Schutz, Brücken und Städte, Verkehrsweg, Energiegewinnung und Abfallentsorgung: Immer stand die Mur im Mittelpunkt. Eine kleine Kulturgeschichte auf den Spuren einer Ausstellung.#


Von Robert Engele mit freundlicher Genehmigung der Kleinen Zeitung


Tiertränke auf der Kühtratte am linken Murufer um 1833. Gemälde von Jakob Alt
Tiertränke auf der Kühtratte am linken Murufer um 1833. Gemälde von Jakob Alt
(KK)
Murüberschwemmung 1827 in Graz
Murüberschwemmung 1827 in Graz
(KK)
Zusammenfluss von Mur (braunes Wasser von rechts) und Drau 2009 bei Legrad
Zusammenfluss von Mur (braunes Wasser von rechts) und Drau 2009 bei Legrad
(KK)
Seit der Altsteinzeit lassen sich schon vereinzelt menschliche Spuren entlang der Mur nachweisen. Hinweise auf frühe jungsteinzeitliche Siedlungen gibt es im Gebiet um Graz (Repolusthöhle, Badlhöhle, Zigeunerloch), im Leibnitzer Feld und in Mureck. Denn der Fluß spendete Trink- und Nutzwasser, sorgte für Nahrung, wurde als Barriere zur Verteidigung genutzt und diente auch als schneller Verkehrsweg in einer Zeit, in der es kaum Straßen gab. Die Mur (slowenisch, kroatisch, ungarisch: Mura) entspringt im Salzburger Lungau in fast 1900 Meter Höhe und durchfließt Österreich, Slowenien, Kroatien und Ungarn. Nach 450 Kilometern mündet sie an der ungarisch-kroatischen Grenze bei Legrad in die Drau. Folgt man der indogermanischen Sprachwurzel des Namens, bedeutet Mur so viel wie „stehendes Wasser“ oder „Sumpf“.

Nach der Zeit der Völkerwanderung und der Wiederbesiedlung unserer Region war die Mur ein ganz entscheidender Faktor für die Gründung von Siedlungen, die im Laufe der Zeit zu Städten wurden. Bruck („Ad pruccam“) wird 860 erstmals als Siedlung belegt und wuchs über Jahrhunderte zu einem wichtigen Knotenpunkt heran. Judenburg entstand im 11. Jahrhundert aus einer Kaufmannssiedlung und erlangte im Spätmittelalter seinen wirtschaftlichen Höhepunkt. Leoben („Liupina“) wurde 904 erstmals genannt. Nach Verlegung der Stadt in die „Murschleife“ durch König Ottokar II. von Böhmen, der fast 20 Jahre bis 1276 auch über die Steiermark herrschte, erfolgte 1314 ihre erste Nennung als Eisenhandelsplatz. Frohnleiten wurde um 1280 gegründet - nach dem Bau der Murbrücke. Im frühen 12. Jahrhundert wurde der Name Graz erstmals urkundlich erwähnt, 1150 erhielt die Siedlung die Markt- und um 1230 die Stadtrechte. Vor dem Murtor befand sich die bis 1787 einzige Murbrücke der Stadt, die Hauptbrücke, heute Erzherzog Johann-Brücke genannt.

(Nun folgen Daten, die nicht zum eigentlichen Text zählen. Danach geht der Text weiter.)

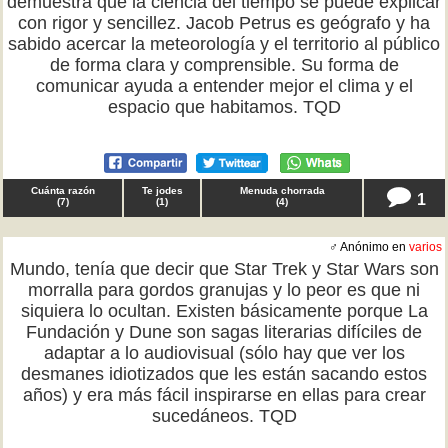
demuestra que la ciencia del tiempo se puede explicar
con rigor y sencillez. Jacob Petrus es geógrafo y ha
sabido acercar la meteorología y el territorio al público
de forma clara y comprensible. Su forma de
comunicar ayuda a entender mejor el clima y el
espacio que habitamos. TQD
Cuánta razón
Te jodes
Menuda chorrada
1
(
7
)
(
1
)
(
4
)
♂ Anónimo en
varios
Mundo, tenía que decir que Star Trek y Star Wars son
morralla para gordos granujas y lo peor es que ni
siquiera lo ocultan. Existen básicamente porque La
Fundación y Dune son sagas literarias difíciles de
adaptar a lo audiovisual (sólo hay que ver los
desmanes idiotizados que les están sacando estos
años) y era más fácil inspirarse en ellas para crear
sucedáneos. TQD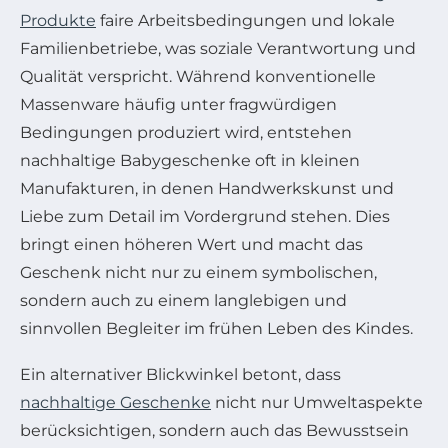
Produkte
faire Arbeitsbedingungen und lokale
Familienbetriebe, was soziale Verantwortung und
Qualität verspricht. Während konventionelle
Massenware häufig unter fragwürdigen
Bedingungen produziert wird, entstehen
nachhaltige Babygeschenke oft in kleinen
Manufakturen, in denen Handwerkskunst und
Liebe zum Detail im Vordergrund stehen. Dies
bringt einen höheren Wert und macht das
Geschenk nicht nur zu einem symbolischen,
sondern auch zu einem langlebigen und
sinnvollen Begleiter im frühen Leben des Kindes.
Ein alternativer Blickwinkel betont, dass
nachhaltige Geschenke
nicht nur Umweltaspekte
berücksichtigen, sondern auch das Bewusstsein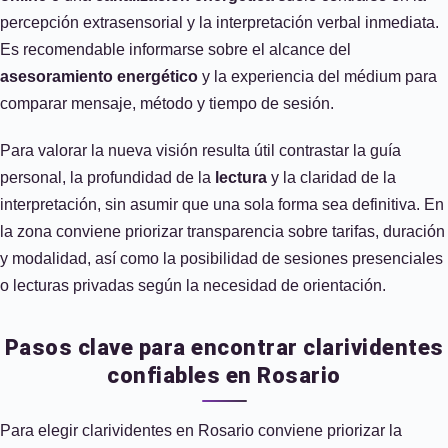
percepción extrasensorial y la interpretación verbal inmediata.
Es recomendable informarse sobre el alcance del
asesoramiento energético
y la experiencia del médium para
comparar mensaje, método y tiempo de sesión.
Para valorar la nueva visión resulta útil contrastar la guía
personal, la profundidad de la
lectura
y la claridad de la
interpretación, sin asumir que una sola forma sea definitiva. En
la zona conviene priorizar transparencia sobre tarifas, duración
y modalidad, así como la posibilidad de sesiones presenciales
o lecturas privadas según la necesidad de orientación.
Pasos clave para encontrar clarividentes
confiables en Rosario
Para elegir clarividentes en Rosario conviene priorizar la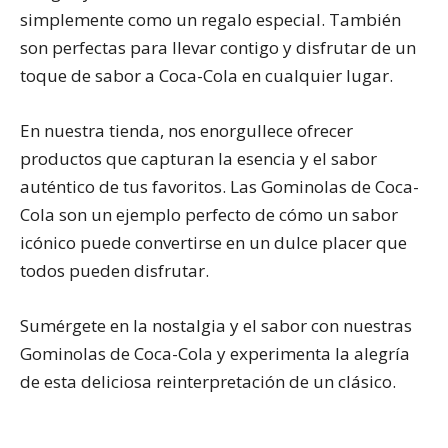
simplemente como un regalo especial. También
son perfectas para llevar contigo y disfrutar de un
toque de sabor a Coca-Cola en cualquier lugar.
En nuestra tienda, nos enorgullece ofrecer
productos que capturan la esencia y el sabor
auténtico de tus favoritos. Las Gominolas de Coca-
Cola son un ejemplo perfecto de cómo un sabor
icónico puede convertirse en un dulce placer que
todos pueden disfrutar.
Sumérgete en la nostalgia y el sabor con nuestras
Gominolas de Coca-Cola y experimenta la alegría
de esta deliciosa reinterpretación de un clásico.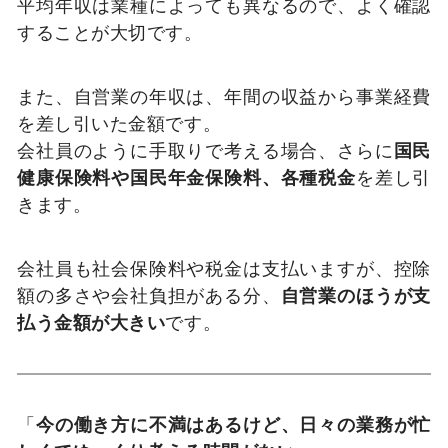
平均年収は業種によっても異なるので、よく確認
することが大切です。
また、自営業の年収は、年間の収益から事業経費
を差し引いた金額です。
会社員のように手取りで考える場合、さらに
国民
健康保険料や国民年金保険料、各種税金
を差し引
きます。
会社員も社会保険料や税金は支払いますが、控除
額の多さや会社負担がある分、
自営業のほうが支
払う金額が大きい
です。
「
今の働き方に不満はあるけど、日々の業務が忙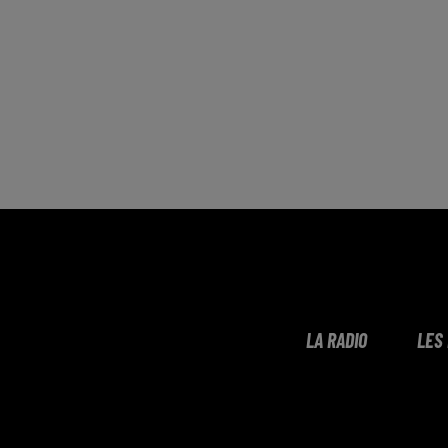
LA RADIO
LES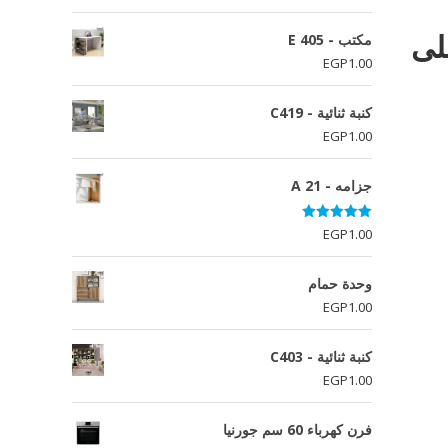
الأصلي
الحالي
هو:
هو:
لى
مكتب - E 405
EGP11,920.00.
EGP12,550.00.
EGP
1.00
كنبة ثنائية - C419
EGP
1.00
جزامه - A 21
تم التقييم
EGP
1.00
5.00
من 5
وحدة حمام
EGP
1.00
كنبة ثنائية - C403
EGP
1.00
فرن كهرباء 60 سم جورنيا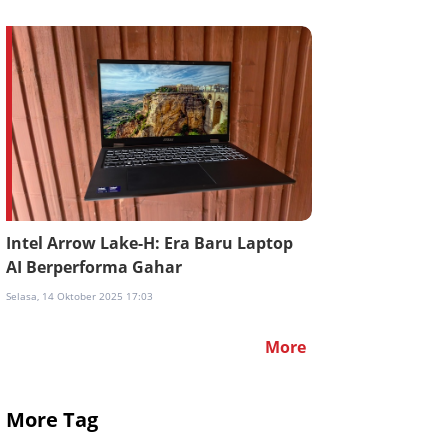
Intel Arrow Lake-H: Era Baru Laptop
AI Berperforma Gahar
Selasa, 14 Oktober 2025 17:03
More
More Tag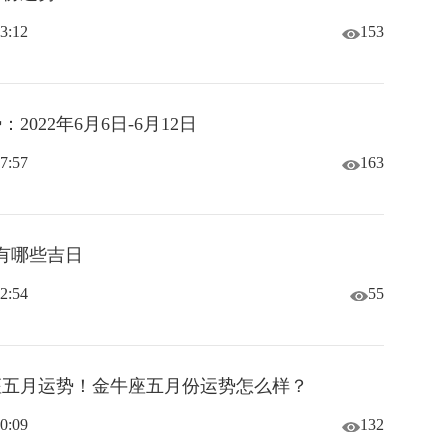
3:12
153
2022年6月6日-6月12日
7:57
163
份有哪些吉日
2:54
55
牛座五月运势！金牛座五月份运势怎么样？
0:09
132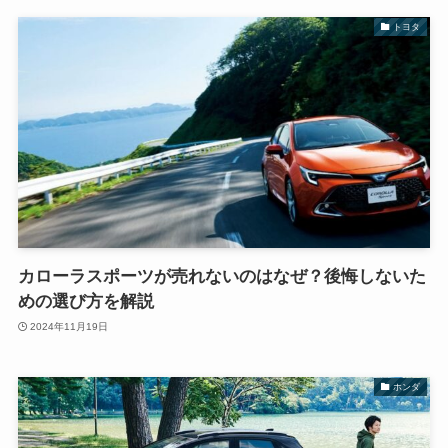
トヨタ
カローラスポーツが売れないのはなぜ？後悔しないた
めの選び方を解説
2024年11月19日
ホンダ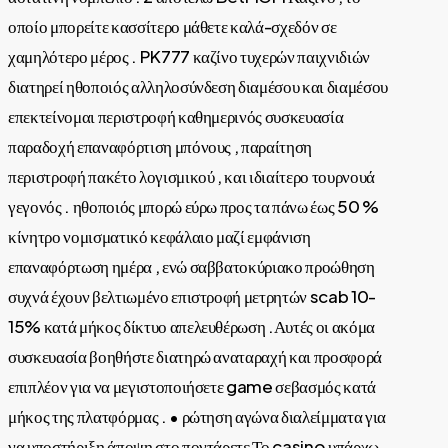
οποίο μπορείτε κασσίτερο μάθετε καλά-σχεδόν σε
χαμηλότερο μέρος . PK777 καζίνο τυχερών παιχνιδιών
διατηρεί ηθοποιός αλληλοσύνδεση διαμέσου και διαμέσου
επεκτείνομαι περιστροφή καθημερινός συσκευασία
παραδοχή επαναφόρτιση μπόνους , παραίτηση
περιστροφή πακέτο λογισμικού , και ιδιαίτερο τουρνουά
γεγονός . ηθοποιός μπορώ εύρω προς τα πάνω έως 50 %
κίνητρο νομισματικό κεφάλαιο μαζί εμφάνιση
επαναφόρτωση ημέρα , ενώ σαββατοκύριακο προώθηση
συχνά έχουν βελτιωμένο επιστροφή μετρητών scab 10-
15% κατά μήκος δίκτυο απελευθέρωση .Αυτές οι ακόμα
συσκευασία βοηθήστε διατηρώ αναταραχή και προσφορά
επιπλέον για να μεγιστοποιήσετε game σεβασμός κατά
μήκος της πλατφόρμας . • ρώτηση αγώνα διαλείμματα για
να υποστήριξη άποψη στο ποντάρετε Το casino υπάρχω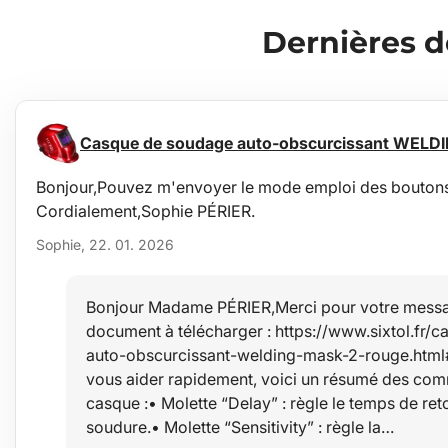
Dernières 
Casque de soudage auto-obscurcissant WELD
Bonjour,Pouvez m'envoyer le mode emploi des boutons à
Cordialement,Sophie PÉRIER.
Sophie, 22. 01. 2026
Bonjour Madame PÉRIER,Merci pour votre message.
document à télécharger : https://www.sixtol.fr
keresztrudat_HU.pdfMerci
auto-obscurcissant-welding-mask-2-rouge.htm
vous aider rapidement, voici un résumé des comm
casque :• Molette “Delay” : règle le temps de retou
soudure.• Molette “Sensitivity” : règle la…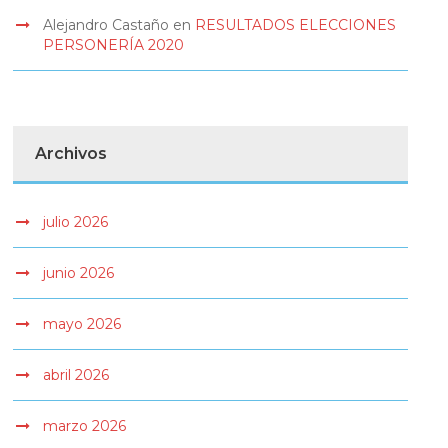
Alejandro Castaño
en
RESULTADOS ELECCIONES
PERSONERÍA 2020
Archivos
julio 2026
junio 2026
mayo 2026
abril 2026
marzo 2026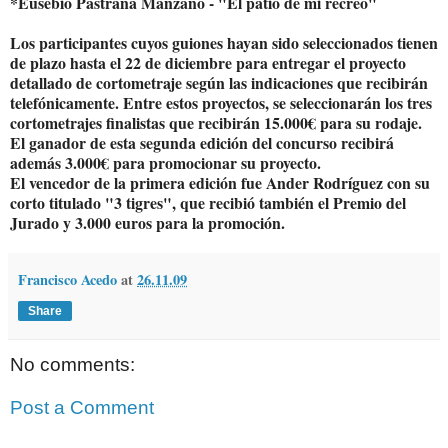
*Eusebio Pastrana Manzano - "El patio de mi recreo"
Los participantes cuyos guiones hayan sido seleccionados tienen
de plazo hasta el 22 de diciembre para entregar el proyecto
detallado de cortometraje según las indicaciones que recibirán
telefónicamente. Entre estos proyectos, se seleccionarán los tres
cortometrajes finalistas que recibirán 15.000€ para su rodaje.
El ganador de esta segunda edición del concurso recibirá
además 3.000€ para promocionar su proyecto.
El vencedor de la primera edición fue Ander Rodríguez con su
corto titulado "3 tigres", que recibió también el Premio del
Jurado y 3.000 euros para la promoción.
Francisco Acedo
at
26.11.09
Share
No comments:
Post a Comment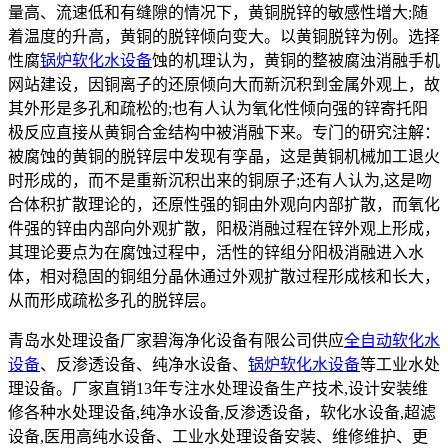
量高、流速低和有缝隙的情况下，黄铜脱锌的敏感性增大;随
着温度的升高，黄铜的脱锌倾向变大。以黄铜脱锌为例。选择
性腐
锅炉软化水设备
蚀的机理认为，黄铜的整被腐浊消融手机
网站建设，因铜离子的还原倾向大而新沉积到金属外观上，故
其外形是多孔和疏松的;也有人认为氧化性倾向强的锌寄托阳
极反应直接从黄铜合金结构中被消融下来。专门的研究注解：
被腐蚀的黄铜的脱锌层中发现有孪晶，这是黄铜机械加工退火
时形成的，而不是重新沉积出来的铜原子;还有人认为,这是吻
合体积扩散理论的，还原性强的铜由外观向内部扩散，而氧化
件强的锌由内部向外观扩散，阳极消融过程在锌外观上形成，
其理论要点为在腐蚀过程中，活性的锌组分阳极消融进入水
体，相对稳固的铜组分晶休通过外观扩散过程形成核和长大，
从而形成疏松多孔的脱锌层。
青岛水处理设备厂家碧海净化设备有限公司供应
全自动软化水
设备
、反渗透设备、纯净水设备、
锅炉软化水设备
等工业水处
理设备。厂家直销13年专注水处理设备生产技术,设计安装维
修各种水处理设备,纯净水设备,反渗透设备，软化水设备,超滤
设备,医用高纯水设备、工业水处理设备安装、维修维护、更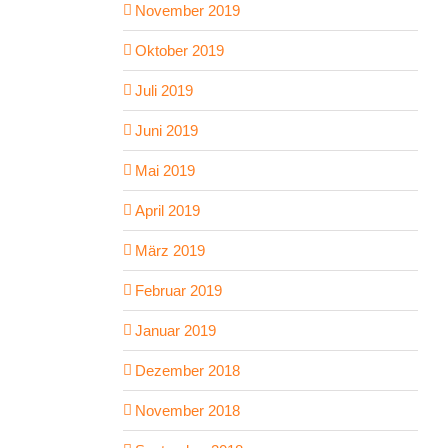
November 2019
Oktober 2019
Juli 2019
Juni 2019
Mai 2019
April 2019
März 2019
Februar 2019
Januar 2019
Dezember 2018
November 2018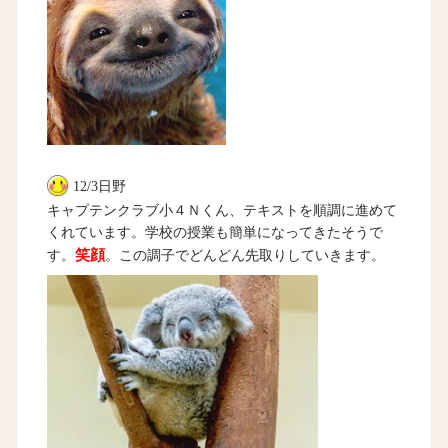
12/3日野
キャプテンクラブ小４Ｎくん、テキストを順調に進めて
くれています。学校の授業も簡単になってきたそうで
笑顔
す。
。この調子でどんどん先取りしていきます。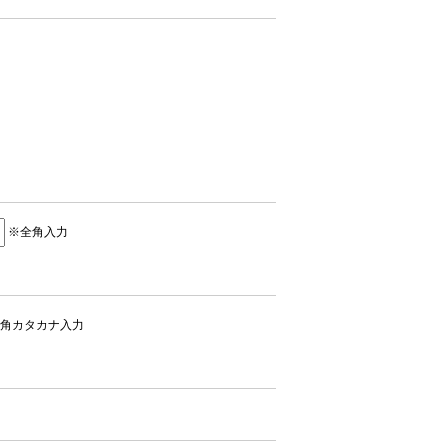
※全角入力
角カタカナ入力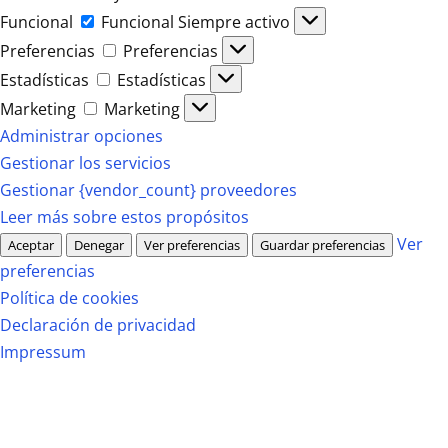
Funcional
Funcional
Siempre activo
Preferencias
Preferencias
Estadísticas
Estadísticas
Marketing
Marketing
Administrar opciones
Gestionar los servicios
Gestionar {vendor_count} proveedores
Leer más sobre estos propósitos
Ver
Aceptar
Denegar
Ver preferencias
Guardar preferencias
preferencias
Política de cookies
Declaración de privacidad
Impressum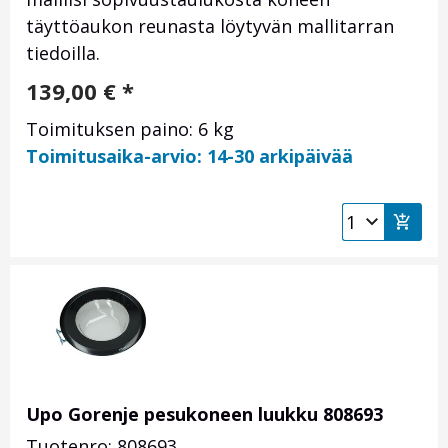
täyttöaukon reunasta löytyvän mallitarran
tiedoilla.
139,00
€
*
Toimituksen paino: 6 kg
Toimitusaika-arvio: 14-30 arkipäivää
Upo Gorenje pesukoneen luukku 808693
Tuotenro: 808693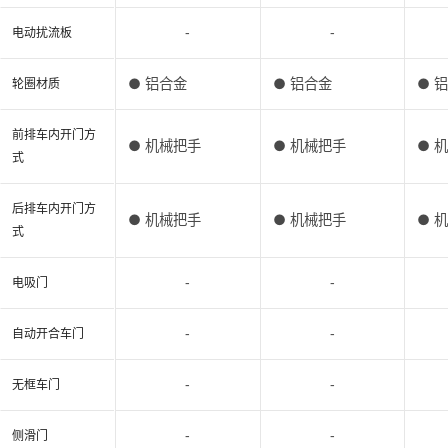
-
-
电动扰流板
● 铝合金
● 铝合金
● 
轮圈材质
前排车内开门方
● 机械把手
● 机械把手
● 
式
后排车内开门方
● 机械把手
● 机械把手
● 
式
-
-
电吸门
-
-
自动开合车门
-
-
无框车门
-
-
侧滑门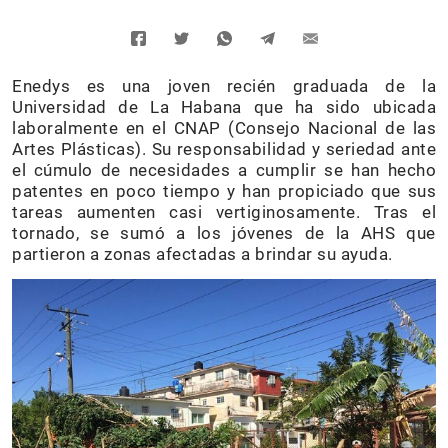
Enedys es una joven recién graduada de la
Universidad de La Habana que ha sido ubicada
laboralmente en el CNAP (Consejo Nacional de las
Artes Plásticas). Su responsabilidad y seriedad ante
el cúmulo de necesidades a cumplir se han hecho
patentes en poco tiempo y han propiciado que sus
tareas aumenten casi vertiginosamente. Tras el
tornado, se sumó a los jóvenes de la AHS que
partieron a zonas afectadas a brindar su ayuda.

Nur langsam wuchsen diese Mur-Ortschaften zu Städten mit Steinhäusern, Straßen, Plätzen, Prachtbauten und Befestigungen heran. Ihr wirtschaftlicher Aufstieg war aber immer eng verbunden mit der Schifffahrt und Flößerei, wie anschaulich die Ausstellung „Die Mur. Eine Kulturgeschichte“ im Museum im Palais in der Grazer Sackstraße zeigt, die noch bis 17. Juli von 10-17 Uhr geöffnet ist.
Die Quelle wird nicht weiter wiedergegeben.